Retype the records word for word. Skip every image.

= = = =

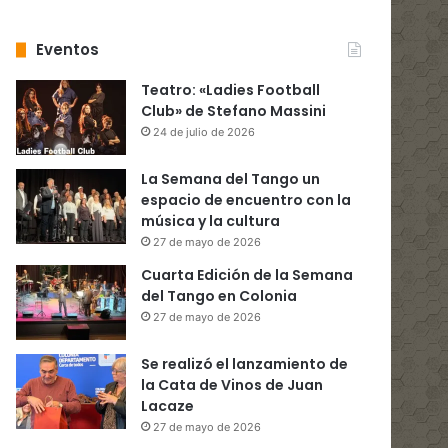
Eventos
Teatro: «Ladies Football
Club» de Stefano Massini
24 de julio de 2026
La Semana del Tango un
espacio de encuentro con la
música y la cultura
27 de mayo de 2026
Cuarta Edición de la Semana
del Tango en Colonia
27 de mayo de 2026
Se realizó el lanzamiento de
la Cata de Vinos de Juan
Lacaze
27 de mayo de 2026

= = = =

#### FINISHED EXERCISE
Eventos
Teatro: «Ladies Football
Club» de Stefano Massini
24 de julio de 2026
La Semana del Tango un
espacio de encuentro con la
música y la cultura
27 de mayo de 2026
Cuarta Edición de la Semana
del Tango en Colonia
27 de mayo de 2026
Se realizó el lanzamiento de
la Cata de Vinos de Juan
Lacaze
27 de mayo de 2026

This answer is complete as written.